WHAT TO DO = The data that follows should be copied out exactly.

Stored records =
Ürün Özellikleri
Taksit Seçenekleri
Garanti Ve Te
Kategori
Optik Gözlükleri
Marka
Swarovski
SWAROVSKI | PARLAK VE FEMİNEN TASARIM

SOLUTION FOR THIS TASK =
Ürün Özellikleri
Taksit Seçenekleri
Garanti Ve Te
Kategori
Optik Gözlükleri
Marka
Swarovski
SWAROVSKI | PARLAK VE FEMİNEN TASARIM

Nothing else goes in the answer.